In Israel’s Poorer Periphery, Legal Woes Don’t Dent Netanyahu’s Appeal

In the liberal bastions of Tel Aviv and its well-to-do suburbs, Prime Minister Benjamin Netanyahu’s critics tut-tut with each new revelation in the intensifying bribery cases against him. But in the other Israel — poorer areas beyond the country’s commercial center — Netanyahu is widely hailed as a great orator and a world-class statesman who has brought prosperity and safeguarded the country’s security in a hostile neighborhood. “Gifts, no gifts. There is nobody in politics who is unblemished. It’s give and take,” said Yehuda Ayyash, 58, a greengrocer in the town of Kiryat Malachi in southern Israel. Besides, Ayyash added, “there is nobody else.”

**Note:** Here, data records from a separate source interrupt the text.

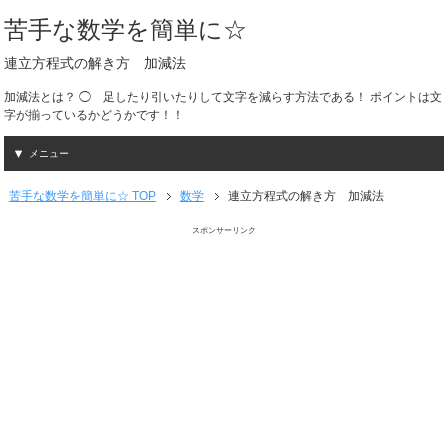
苦手な数学を簡単に☆
連立方程式の解き方 加減法
加減法とは？ ◯ 足したり引いたりして文字を減らす方法である！ ポイントは文
字が揃っているかどうかです！！
メニュー
苦手な数学を簡単に☆ TOP
数学
連立方程式の解き方 加減法
スポンサーリンク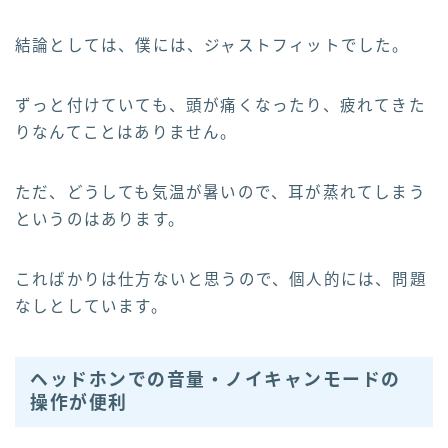
結論としては、僕には、ジャストフィットでした。
ずっと付けていても、頭が痛くなったり、疲れてきた
りなんてことはありません。
ただ、どうしても気温が暑いので、耳が蒸れてしまう
というのはあります。
こればかりは仕方ないと思うので、個人的には、問題
なしとしています。
ヘッドホンでの音量・ノイキャンモードの
操作が便利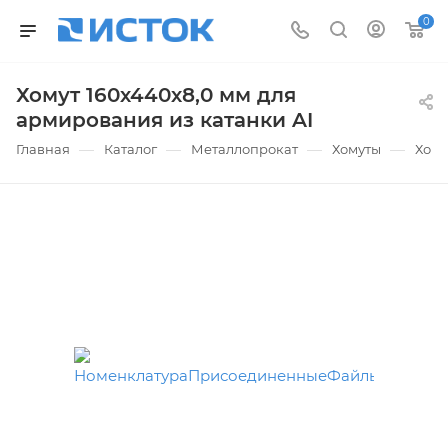
0
Хомут 160х440х8,0 мм для
армирования из катанки AI
—
—
—
—
Главная
Каталог
Металлопрокат
Хомуты
Хому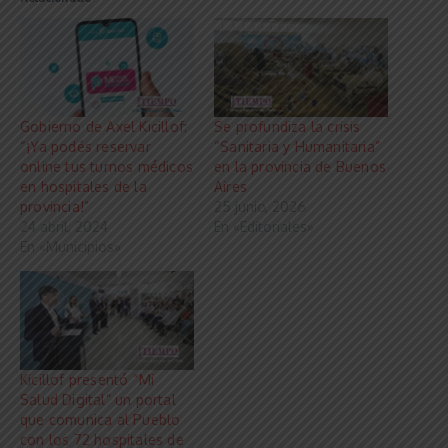
Gobierno de Axel Kicillof:
Se profundiza la crisis
“¡Ya podés reservar
“Sanitaria y Humanitaria”
online tus turnos médicos
en la provincia de Buenos
en hospitales de la
Aires
provincia!”
25 junio, 2026
24 abril, 2024
En «Editoriales»
En «Municipios»
Kicillof presentó “Mi
Salud Digital” un portal
que comunica al Pueblo
con los 72 hospitales de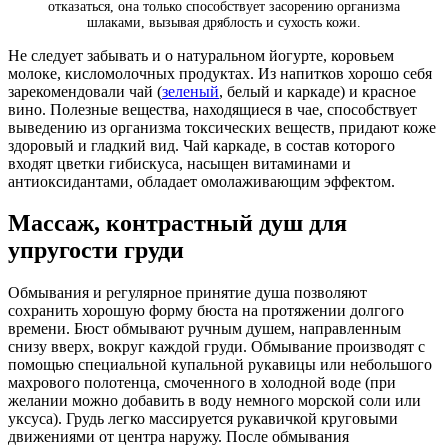
отказаться, она только способствует засорению организма
шлаками, вызывая дряблость и сухость кожи.
Не следует забывать и о натуральном йогурте, коровьем
молоке, кисломолочных продуктах. Из напитков хорошо себя
зарекомендовали чай (
зеленый
, белый и каркаде) и красное
вино. Полезные вещества, находящиеся в чае, способствует
выведению из организма токсических веществ, придают коже
здоровый и гладкий вид. Чай каркаде, в состав которого
входят цветки гибискуса, насыщен витаминами и
антиоксидантами, обладает омолаживающим эффектом.
Массаж, контрастный душ для
упругости груди
Обмывания и регулярное принятие душа позволяют
сохранить хорошую форму бюста на протяжении долгого
времени. Бюст обмывают ручным душем, направленным
снизу вверх, вокруг каждой груди. Обмывание производят с
помощью специальной купальной рукавицы или небольшого
махрового полотенца, смоченного в холодной воде (при
желании можно добавить в воду немного морской соли или
уксуса). Грудь легко массируется рукавичкой круговыми
движениями от центра наружу. После обмывания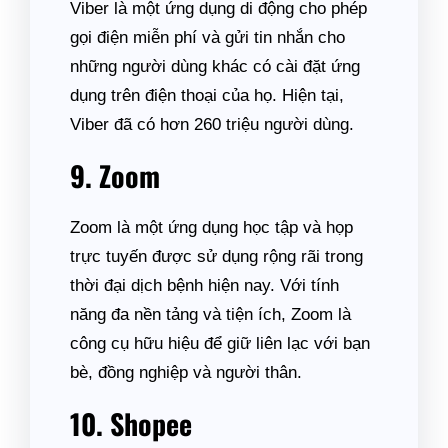
Viber là một ứng dụng di động cho phép
gọi điện miễn phí và gửi tin nhắn cho
những người dùng khác có cài đặt ứng
dụng trên điện thoại của họ. Hiện tại,
Viber đã có hơn 260 triệu người dùng.
9. Zoom
Zoom là một ứng dụng học tập và họp
trực tuyến được sử dụng rộng rãi trong
thời đại dịch bệnh hiện nay. Với tính
năng đa nền tảng và tiện ích, Zoom là
công cụ hữu hiệu để giữ liên lạc với bạn
bè, đồng nghiệp và người thân.
10. Shopee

Young Slovaks Buck a Trend, Protesting to Save Their Democracy

Tens of thousands to young Slovaks have taken to the streets in the largest mass gatherings since the 1989 Velvet Revolution. The outpouring was initially spurred by the killing of an investigative journalist and his fiancee. But it has since turned on a government whose corruption is seen by young people as a threat to their future. The protests forced the resignation of Prime Minister Robert Fico, but they have shown little sign of abating as the demonstrators appear determined to safeguard hard-won freedoms. Unlike in Hungary or Poland, where leaders have steadily dismantled democratic institutions, Slovakians are calling for a recommitment to Western democratic values and the rule of law.